Mall owners may have several more vacant anchor spaces to fill if Sears proceeds with plans to move out of shopping centers and into freestanding buildings. At an analyst conference last week, Sears CEO Alan Lacy indicated the retailer's long-term strategy is to get its smaller stores out of malls and into super-sized, stand-alone buildings. According to Merrill Lynch analyst Steve Sakwa, who attended the conference, Lacy said that between 200 and 300 Sears stores could either exit their existing mall anchor pads or expand inside malls that have vacant space to spare.

The push is part of the implementation of Sears' new Sears Grand concept -- a 150,000-square-foot to 200,000-square-foot freestanding store that will offer more selling space than existing Sears stores, most of which are located in malls and have a 60 percent selling-space-to-gross-space ratio. The Sears Grand merchandising scheme will compete with that of the supercenters that have grabbed the retailer's market share in the past decade. Products such as DVDs, gardening goods and groceries will join the traditional Sears offering at the new concept. The first Sears Grand will open next month in Salt Lake City.

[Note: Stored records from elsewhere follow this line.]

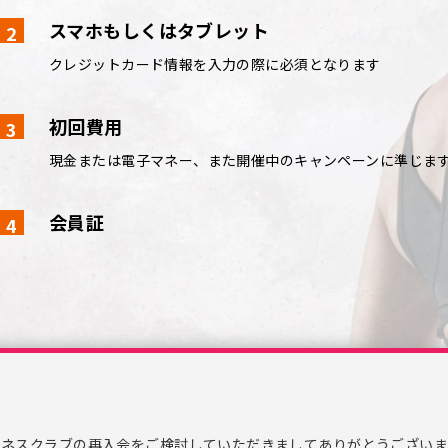
スマホもしくはタブレット
クレジットカード情報を入力の際に必須となります
初回費用
現金または電子マネー、また開催中のキャンペーンに準じま
会員証
トネスクラブの再入会をご検討していただきましてありがとうございま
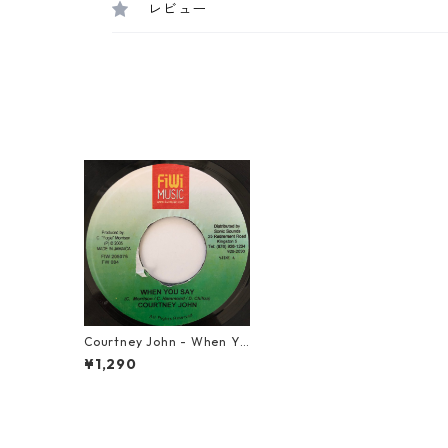
レビュー
Courtney John - When Yo
u Say【7-20615】
¥1,290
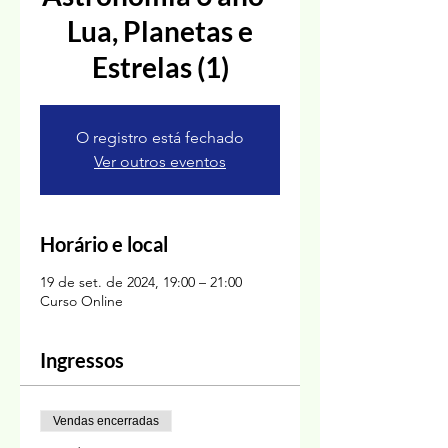
Lua, Planetas e
Estrelas (1)
O registro está fechado
Ver outros eventos
Horário e local
19 de set. de 2024, 19:00 – 21:00
Curso Online
Ingressos
Vendas encerradas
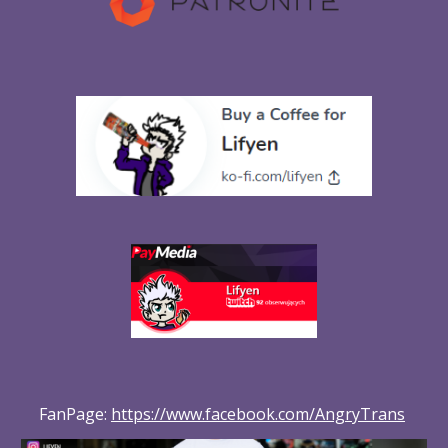
FanPage: 
https://www.facebook.com/AngryTrans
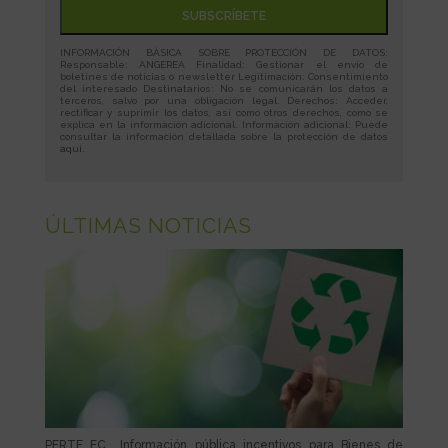
INFORMACIÓN BÁSICA SOBRE PROTECCIÓN DE DATOS:
Responsable: ANGEREA Finalidad: Gestionar el envío de
boletines de noticias o newsletter Legitimación: Consentimiento
del interesado Destinatarios: No se comunicarán los datos a
terceros, salvo por una obligación legal. Derechos: Acceder,
rectificar y suprimir los datos, así como otros derechos, como se
explica en la información adicional. Información adicional: Puede
consultar la información detallada sobre la protección de datos
aquí
.
ÚLTIMAS NOTICIAS
PERTE EC_ Información pública incentivos para Bienes de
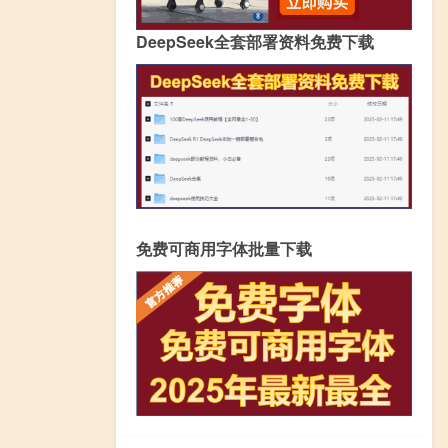
DeepSeek全套部署资料免费下载
免费可商用字体批量下载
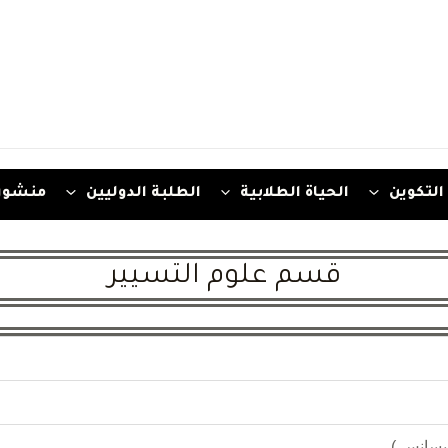
التكوين
الحياة الطلابية
الطلبة الدوليين
منشور
قسم علوم التسيير
يسانس )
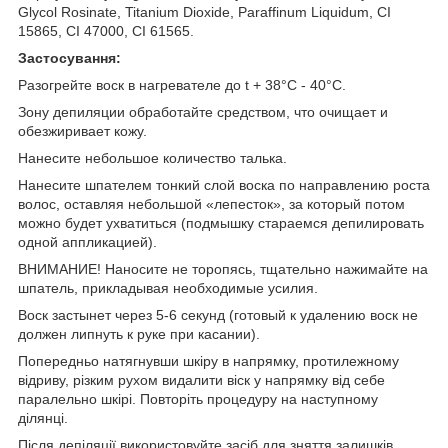
Glycol Rosinate, Titanium Dioxide, Paraffinum Liquidum, CI
15865, CI 47000, CI 61565.
Застосування:
Разогрейте воск в нагревателе до t + 38°С - 40°С.
Зону депиляции обработайте средством, что очищает и
обезжиривает кожу.
Нанесите небольшое количество талька.
Нанесите шпателем тонкий слой воска по направлению роста
волос, оставляя небольшой «лепесток», за который потом
можно будет ухватиться (подмышку стараемся депилировать
одной аппликацией).
ВНИМАНИЕ! Наносите не торопясь, тщательно нажимайте на
шпатель, прикладывая необходимые усилия.
Воск застынет через 5-6 секунд (готовый к удалению воск не
должен липнуть к руке при касании).
Попередньо натягнувши шкіру в напрямку, протилежному
відриву, різким рухом видалити віск у напрямку від себе
паралельно шкірі. Повторіть процедуру на наступному
ділянці.
Після депіляції використовуйте засіб для зняття залишків.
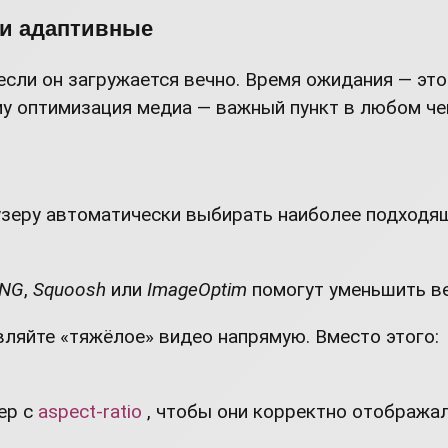
 и адаптивные
сли он загружается вечно. Время ожидания — это 
му оптимизация медиа — важный пункт в любом че
узеру автоматически выбирать наиболее подходя
PNG
,
Squoosh
или
ImageOptim
помогут уменьшить ве
вляйте «тяжёлое» видео напрямую. Вместо этого:
ер с
aspect-ratio
, чтобы они корректно отображал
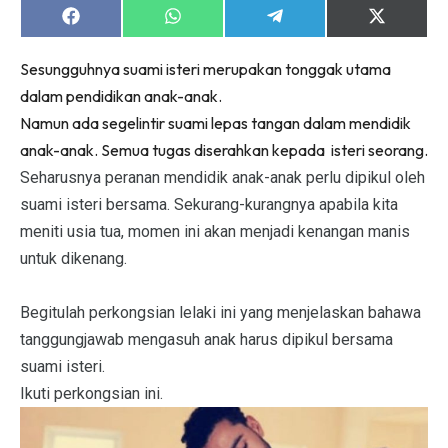
Share
Share
Share
Share
on
on
on
on
Facebook
WhatsApp
Telegram
X
Sesungguhnya suami isteri merupakan tonggak utama
(Twitter)
dalam pendidikan anak-anak.
Namun ada segelintir suami lepas tangan dalam mendidik
anak-anak. Semua tugas diserahkan kepada isteri seorang.
Seharusnya peranan mendidik anak-anak perlu dipikul oleh
suami isteri bersama. Sekurang-kurangnya apabila kita
meniti usia tua, momen ini akan menjadi kenangan manis
untuk dikenang.
Begitulah perkongsian lelaki ini yang menjelaskan bahawa
tanggungjawab mengasuh anak harus dipikul bersama
suami isteri.
Ikuti perkongsian ini.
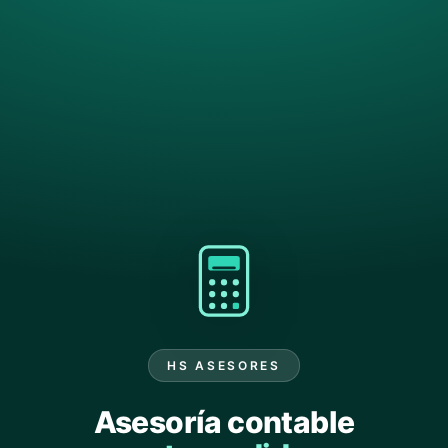
HS ASESORES
Asesoría contable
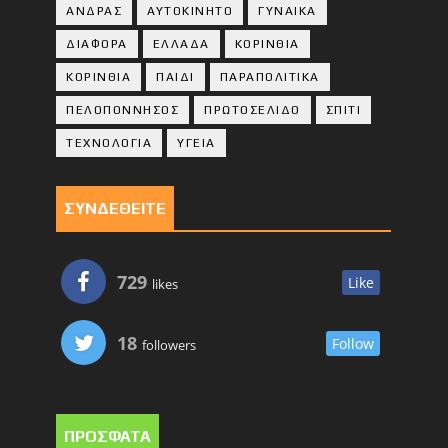
ΑΝΔΡΑΣ
ΑΥΤΟΚΙΝΗΤΟ
ΓΥΝΑΙΚΑ
ΔΙΑΦΟΡΑ
ΕΛΛΑΔΑ
ΚΟΡΙΝΘΙΑ
ΚΟΡΙΝΘΙA
ΠΑΙΔΙ
ΠΑΡΑΠΟΛΙΤΙΚΑ
ΠΕΛΟΠΟΝΝΗΣΟΣ
ΠΡΩΤΟΣΕΛΙΔΟ
ΣΠΙΤΙ
ΤΕΧΝΟΛΟΓΙΑ
ΥΓΕΙΑ
ΣΥΝΔΕΘΕΙΤΕ
729
Like
likes
18
Follow
followers
ΠΡΟΣΦΑΤΑ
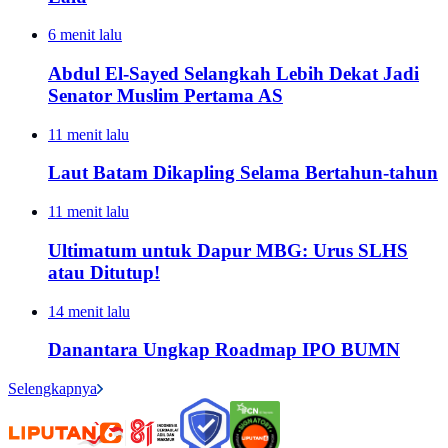
6 menit lalu
Abdul El-Sayed Selangkah Lebih Dekat Jadi
Senator Muslim Pertama AS
11 menit lalu
Laut Batam Dikapling Selama Bertahun-tahun
11 menit lalu
Ultimatum untuk Dapur MBG: Urus SLHS
atau Ditutup!
14 menit lalu
Danantara Ungkap Roadmap IPO BUMN
Selengkapnya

Though Sears hasn't revealed its plans for a nationwide Sears Grand rollout, Sakwa says the retailer's smaller, less-productive stores are the most vulnerable to closing and relocation. Of the public mall REITs, CBL & Associates would be most impacted. Sears anchors 91 percent of the malls in its portfolio. Sears anchors 78 percent of the malls in General Growth Properties' portfolio, 76 percent of Simon Property Group's malls and 66 percent of The Macerich Co.'s malls.